— Work task —
Would you print all of the entries word for word?

— Source data —
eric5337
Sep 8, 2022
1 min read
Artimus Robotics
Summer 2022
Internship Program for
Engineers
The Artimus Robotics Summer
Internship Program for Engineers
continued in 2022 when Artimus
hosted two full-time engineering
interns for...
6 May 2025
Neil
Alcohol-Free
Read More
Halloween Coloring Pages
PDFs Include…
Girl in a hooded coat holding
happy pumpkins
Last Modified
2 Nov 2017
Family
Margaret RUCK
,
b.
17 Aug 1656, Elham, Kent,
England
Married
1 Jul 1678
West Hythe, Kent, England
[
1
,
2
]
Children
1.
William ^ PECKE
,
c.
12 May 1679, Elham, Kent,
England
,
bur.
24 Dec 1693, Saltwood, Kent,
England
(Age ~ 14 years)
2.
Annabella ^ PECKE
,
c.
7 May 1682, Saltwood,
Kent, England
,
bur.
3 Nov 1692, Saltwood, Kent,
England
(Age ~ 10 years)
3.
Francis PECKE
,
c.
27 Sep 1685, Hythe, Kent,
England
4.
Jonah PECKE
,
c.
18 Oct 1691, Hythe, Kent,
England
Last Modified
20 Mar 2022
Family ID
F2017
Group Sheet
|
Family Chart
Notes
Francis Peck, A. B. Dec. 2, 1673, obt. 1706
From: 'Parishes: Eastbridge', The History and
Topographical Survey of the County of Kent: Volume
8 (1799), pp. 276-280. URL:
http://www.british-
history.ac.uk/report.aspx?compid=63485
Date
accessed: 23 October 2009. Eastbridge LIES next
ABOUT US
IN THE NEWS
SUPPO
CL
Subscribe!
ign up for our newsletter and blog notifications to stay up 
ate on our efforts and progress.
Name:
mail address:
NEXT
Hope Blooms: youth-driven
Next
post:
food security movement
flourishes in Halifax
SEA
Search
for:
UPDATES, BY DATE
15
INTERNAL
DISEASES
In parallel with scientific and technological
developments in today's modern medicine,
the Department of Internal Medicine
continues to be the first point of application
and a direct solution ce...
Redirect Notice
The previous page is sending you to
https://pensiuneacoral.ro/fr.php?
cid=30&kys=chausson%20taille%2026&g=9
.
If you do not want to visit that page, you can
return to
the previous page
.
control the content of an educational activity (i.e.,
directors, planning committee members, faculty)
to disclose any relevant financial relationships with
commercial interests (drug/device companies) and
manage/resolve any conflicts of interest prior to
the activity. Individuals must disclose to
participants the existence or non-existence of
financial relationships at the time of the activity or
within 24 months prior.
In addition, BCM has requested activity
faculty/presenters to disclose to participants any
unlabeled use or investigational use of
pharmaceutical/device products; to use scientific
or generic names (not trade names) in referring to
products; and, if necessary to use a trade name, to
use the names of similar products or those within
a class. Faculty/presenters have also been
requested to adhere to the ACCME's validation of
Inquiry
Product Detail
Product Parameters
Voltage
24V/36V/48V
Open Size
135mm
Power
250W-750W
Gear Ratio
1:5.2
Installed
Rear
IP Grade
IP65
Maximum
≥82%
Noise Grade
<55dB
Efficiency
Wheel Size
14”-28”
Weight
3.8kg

— Your response —
eric5337
Sep 8, 2022
1 min read
Artimus Robotics
Summer 2022
Internship Program for
Engineers
The Artimus Robotics Summer
Internship Program for Engineers
continued in 2022 when Artimus
hosted two full-time engineering
interns for...
6 May 2025
Neil
Alcohol-Free
Read More
Halloween Coloring Pages
PDFs Include…
Girl in a hooded coat holding
happy pumpkins
Last Modified
2 Nov 2017
Family
Margaret RUCK
,
b.
17 Aug 1656, Elham, Kent,
England
Married
1 Jul 1678
West Hythe, Kent, England
[
1
,
2
]
Children
1.
William ^ PECKE
,
c.
12 May 1679, Elham, Kent,
England
,
bur.
24 Dec 1693, Saltwood, Kent,
England
(Age ~ 14 years)
2.
Annabella ^ PECKE
,
c.
7 May 1682, Saltwood,
Kent, England
,
bur.
3 Nov 1692, Saltwood, Kent,
England
(Age ~ 10 years)
3.
Francis PECKE
,
c.
27 Sep 1685, Hythe, Kent,
England
4.
Jonah PECKE
,
c.
18 Oct 1691, Hythe, Kent,
England
Last Modified
20 Mar 2022
Family ID
F2017
Group Sheet
|
Family Chart
Notes
Francis Peck, A. B. Dec. 2, 1673, obt. 1706
From: 'Parishes: Eastbridge', The History and
Topographical Survey of the County of Kent: Volume
8 (1799), pp. 276-280. URL:
http://www.british-
history.ac.uk/report.aspx?compid=63485
Date
accessed: 23 October 2009. Eastbridge LIES next
ABOUT US
IN THE NEWS
SUPPO
CL
Subscribe!
ign up for our newsletter and blog notifications to stay up 
ate on our efforts and progress.
Name:
mail address:
NEXT
Hope Blooms: youth-driven
Next
post:
food security movement
flourishes in Halifax
SEA
Search
for:
UPDATES, BY DATE
15
INTERNAL
DISEASES
In parallel with scientific and technological
developments in today's modern medicine,
the Department of Internal Medicine
continues to be the first point of application
and a direct solution ce...
Redirect Notice
The previous page is sending you to
https://pensiuneacoral.ro/fr.php?
cid=30&kys=chausson%20taille%2026&g=9
.
If you do not want to visit that page, you can
return to
the previous page
.
control the content of an educational activity (i.e.,
directors, planning committee members, faculty)
to disclose any relevant financial relationships with
commercial interests (drug/device companies) and
manage/resolve any conflicts of interest prior to
the activity. Individuals must disclose to
participants the existence or non-existence of
financial relationships at the time of the activity or
within 24 months prior.
In addition, BCM has requested activity
faculty/presenters to disclose to participants any
unlabeled use or investigational use of
pharmaceutical/device products; to use scientific
or generic names (not trade names) in referring to
products; and, if necessary to use a trade name, to
use the names of similar products or those within
a class. Faculty/presenters have also been
requested to adhere to the ACCME's validation of
Inquiry
Product Detail
Product Parameters
Voltage
24V/36V/48V
Open Size
135mm
Power
250W-750W
Gear Ratio
1:5.2
Installed
Rear
IP Grade
IP65
Maximum
≥82%
Noise Grade
<55dB
Efficiency
Wheel Size
14”-28”
Weight
3.8kg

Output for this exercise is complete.